> RECORDS PROVIDED
-----

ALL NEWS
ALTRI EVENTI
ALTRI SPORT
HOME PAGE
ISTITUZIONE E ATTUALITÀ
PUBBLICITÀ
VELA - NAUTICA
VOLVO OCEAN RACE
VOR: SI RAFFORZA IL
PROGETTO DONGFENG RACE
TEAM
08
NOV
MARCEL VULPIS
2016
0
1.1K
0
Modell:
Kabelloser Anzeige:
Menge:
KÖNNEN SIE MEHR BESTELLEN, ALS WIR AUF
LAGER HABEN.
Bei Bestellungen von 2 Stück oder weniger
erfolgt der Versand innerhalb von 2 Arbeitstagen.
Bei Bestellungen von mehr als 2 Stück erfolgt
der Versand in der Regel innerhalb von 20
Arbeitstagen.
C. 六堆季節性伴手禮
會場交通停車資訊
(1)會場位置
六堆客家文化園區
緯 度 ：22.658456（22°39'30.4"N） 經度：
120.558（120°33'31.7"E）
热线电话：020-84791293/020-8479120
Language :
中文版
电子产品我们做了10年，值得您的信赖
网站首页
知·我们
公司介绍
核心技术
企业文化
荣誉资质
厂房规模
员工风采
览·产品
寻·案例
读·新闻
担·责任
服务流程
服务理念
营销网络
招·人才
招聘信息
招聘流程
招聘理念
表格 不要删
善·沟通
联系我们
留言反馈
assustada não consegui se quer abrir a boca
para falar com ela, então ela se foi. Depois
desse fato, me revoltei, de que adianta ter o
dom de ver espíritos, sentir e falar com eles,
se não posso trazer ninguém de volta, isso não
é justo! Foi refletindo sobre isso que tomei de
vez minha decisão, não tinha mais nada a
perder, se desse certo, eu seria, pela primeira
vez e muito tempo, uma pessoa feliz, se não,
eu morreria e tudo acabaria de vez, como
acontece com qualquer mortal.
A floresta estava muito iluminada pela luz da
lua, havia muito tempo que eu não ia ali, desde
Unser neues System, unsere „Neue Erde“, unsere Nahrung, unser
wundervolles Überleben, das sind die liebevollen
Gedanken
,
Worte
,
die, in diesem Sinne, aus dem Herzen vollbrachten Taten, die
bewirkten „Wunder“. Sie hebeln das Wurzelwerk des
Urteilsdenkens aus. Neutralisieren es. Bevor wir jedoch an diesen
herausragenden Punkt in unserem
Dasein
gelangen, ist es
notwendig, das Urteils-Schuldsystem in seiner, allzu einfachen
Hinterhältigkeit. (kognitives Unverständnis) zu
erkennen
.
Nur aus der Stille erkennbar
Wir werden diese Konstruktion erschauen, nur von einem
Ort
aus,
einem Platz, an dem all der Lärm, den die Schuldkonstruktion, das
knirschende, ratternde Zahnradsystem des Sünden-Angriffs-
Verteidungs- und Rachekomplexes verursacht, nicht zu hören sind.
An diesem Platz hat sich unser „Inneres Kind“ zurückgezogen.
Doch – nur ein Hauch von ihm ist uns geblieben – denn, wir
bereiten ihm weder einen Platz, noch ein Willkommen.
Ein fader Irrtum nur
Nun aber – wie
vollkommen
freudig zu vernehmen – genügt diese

-----

The response should be an exact copy of every line above.

> RESPONSE AREA
ALL NEWS
ALTRI EVENTI
ALTRI SPORT
HOME PAGE
ISTITUZIONE E ATTUALITÀ
PUBBLICITÀ
VELA - NAUTICA
VOLVO OCEAN RACE
VOR: SI RAFFORZA IL
PROGETTO DONGFENG RACE
TEAM
08
NOV
MARCEL VULPIS
2016
0
1.1K
0
Modell:
Kabelloser Anzeige:
Menge:
KÖNNEN SIE MEHR BESTELLEN, ALS WIR AUF
LAGER HABEN.
Bei Bestellungen von 2 Stück oder weniger
erfolgt der Versand innerhalb von 2 Arbeitstagen.
Bei Bestellungen von mehr als 2 Stück erfolgt
der Versand in der Regel innerhalb von 20
Arbeitstagen.
C. 六堆季節性伴手禮
會場交通停車資訊
(1)會場位置
六堆客家文化園區
緯 度 ：22.658456（22°39'30.4"N） 經度：
120.558（120°33'31.7"E）
热线电话：020-84791293/020-8479120
Language :
中文版
电子产品我们做了10年，值得您的信赖
网站首页
知·我们
公司介绍
核心技术
企业文化
荣誉资质
厂房规模
员工风采
览·产品
寻·案例
读·新闻
担·责任
服务流程
服务理念
营销网络
招·人才
招聘信息
招聘流程
招聘理念
表格 不要删
善·沟通
联系我们
留言反馈
assustada não consegui se quer abrir a boca
para falar com ela, então ela se foi. Depois
desse fato, me revoltei, de que adianta ter o
dom de ver espíritos, sentir e falar com eles,
se não posso trazer ninguém de volta, isso não
é justo! Foi refletindo sobre isso que tomei de
vez minha decisão, não tinha mais nada a
perder, se desse certo, eu seria, pela primeira
vez e muito tempo, uma pessoa feliz, se não,
eu morreria e tudo acabaria de vez, como
acontece com qualquer mortal.
A floresta estava muito iluminada pela luz da
lua, havia muito tempo que eu não ia ali, desde
Unser neues System, unsere „Neue Erde“, unsere Nahrung, unser
wundervolles Überleben, das sind die liebevollen
Gedanken
,
Worte
,
die, in diesem Sinne, aus dem Herzen vollbrachten Taten, die
bewirkten „Wunder“. Sie hebeln das Wurzelwerk des
Urteilsdenkens aus. Neutralisieren es. Bevor wir jedoch an diesen
herausragenden Punkt in unserem
Dasein
gelangen, ist es
notwendig, das Urteils-Schuldsystem in seiner, allzu einfachen
Hinterhältigkeit. (kognitives Unverständnis) zu
erkennen
.
Nur aus der Stille erkennbar
Wir werden diese Konstruktion erschauen, nur von einem
Ort
aus,
einem Platz, an dem all der Lärm, den die Schuldkonstruktion, das
knirschende, ratternde Zahnradsystem des Sünden-Angriffs-
Verteidungs- und Rachekomplexes verursacht, nicht zu hören sind.
An diesem Platz hat sich unser „Inneres Kind“ zurückgezogen.
Doch – nur ein Hauch von ihm ist uns geblieben – denn, wir
bereiten ihm weder einen Platz, noch ein Willkommen.
Ein fader Irrtum nur
Nun aber – wie
vollkommen
freudig zu vernehmen – genügt diese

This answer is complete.